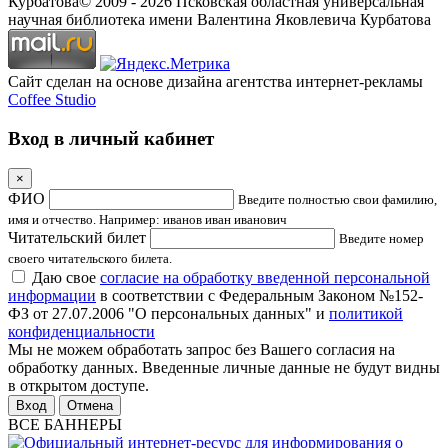
Курбатова
© 2009 -
2026
Псковская областная универсальная
научная библиотека имени Валентина Яковлевича Курбатова
Сайт сделан на основе дизайна агентства интернет-рекламы
Coffee Studio
Вход в личный кабинет
×
ФИО
Введите полностью свои фамилию,
имя и отчество. Например: иванов иван иванович
Читательский билет
Введите номер
своего читательского билета.
Даю свое
согласие на обработку введенной персональной
информации
в соответствии с Федеральным Законом №152-
ФЗ от 27.07.2006 "О персональных данных" и
политикой
конфиденциальности
Мы не можем обработать запрос без Вашего согласия на
обработку данных. Введенные личные данные не будут видны
в открытом доступе.
Отмена
ВСЕ БАННЕРЫ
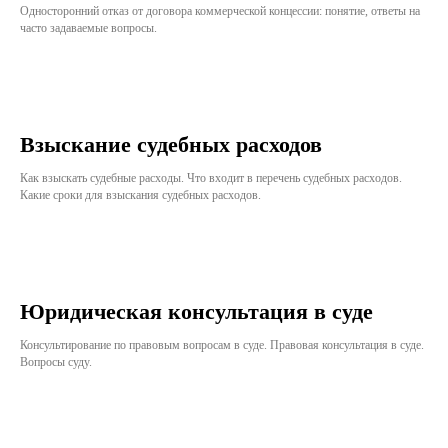
Односторонний отказ от договора коммерческой концессии: понятие, ответы на
часто задаваемые вопросы.
Взыскание судебных расходов
Как взыскать судебные расходы. Что входит в перечень судебных расходов.
Какие сроки для взыскания судебных расходов.
Юридическая консультация в суде
Консультирование по правовым вопросам в суде. Правовая консультация в суде.
Вопросы суду.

━━━━━━━━━━━━━━━━

- _Activity_
Please set down each entry word for word, without its images.

- _Result of this task_
Курбатова
© 2009 -
2026
Псковская областная универсальная
научная библиотека имени Валентина Яковлевича Курбатова
Сайт сделан на основе дизайна агентства интернет-рекламы
Coffee Studio
Вход в личный кабинет
×
ФИО
Введите полностью свои фамилию,
имя и отчество. Например: иванов иван иванович
Читательский билет
Введите номер
своего читательского билета.
Даю свое
согласие на обработку введенной персональной
информации
в соответствии с Федеральным Законом №152-
ФЗ от 27.07.2006 "О персональных данных" и
политикой
конфиденциальности
Мы не можем обработать запрос без Вашего согласия на
обработку данных. Введенные личные данные не будут видны
в открытом доступе.
Отмена
ВСЕ БАННЕРЫ
Односторонний отказ от договора коммерческой концессии: понятие, ответы на
часто задаваемые вопросы.
Взыскание судебных расходов
Как взыскать судебные расходы. Что входит в перечень судебных расходов.
Какие сроки для взыскания судебных расходов.
Юридическая консультация в суде
Консультирование по правовым вопросам в суде. Правовая консультация в суде.
Вопросы суду.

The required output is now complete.